I just want to tell you about something. Did you ever have something strike
you so funny you just had to tell somebody? Well, the funniest thing just happened,
but first you got to understand that when there's no one around I talk to myself
a lot. I hope this story doesn't make me look crazy, because you should know
I'm well aware that it makes me look ridiculous. In addition to the fact that
I talk to myself this anecdote also reveals that I'm vain and secretly aspire
to be witty.
~So, you know how a lot of times when you're talking to yourself it's like a
hypothetical conversation played out in your head? I was in my room talking
like that about god knows what, when this totally original expression pops out
of my mouth without any preparation at all, blowin' dead presidents like Marilyn
Monroe's ghost. Eh? You like that? Wit is often more successful when it appears
extemporaneous.

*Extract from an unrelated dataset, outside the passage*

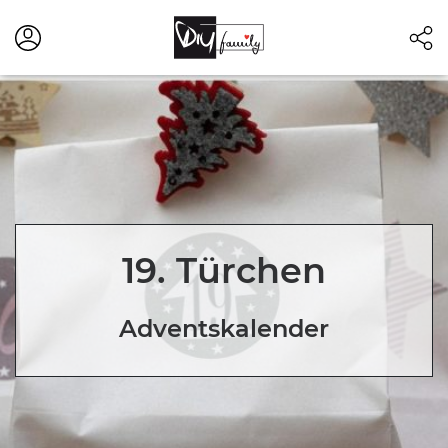
19. Türchen
Adventskalender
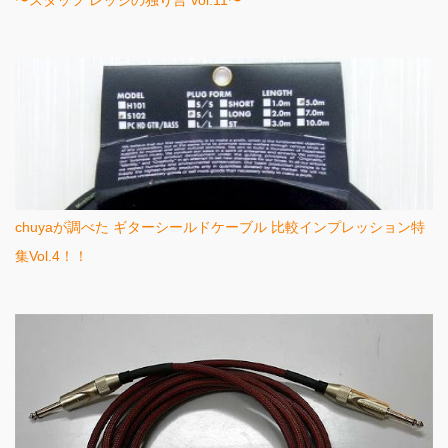
〜スタッフ レッジの独り言 vol.11〜
chuyaが調べた ギターシールドケーブル 比較インプレッション特
集Vol.4！！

What's even funnier is how upset I was that no one had been
there to hear it.
~It was a perfect specimen of improvisation. In whatever forgotten context,
I was saying to my imagined interlocutor that lately I had been blowin'.., at
which time I might have just said, 'a bunch of money,' and continued right along
prating to myself. Except that, for some reason, the first word for money that
came to my mind was 'benjamins,' and I'm self-conscious about using expressly
black or Ebonic terms, just because I think it's a really easy way for a white
guy to come across like he's trying to be something he's not, which gives the
impression he's disingenuous, insecure and a lot of other things that I would
never want my invisible friend to think of me, even though, being invisible
he doesn't have much personal stake in racial issues.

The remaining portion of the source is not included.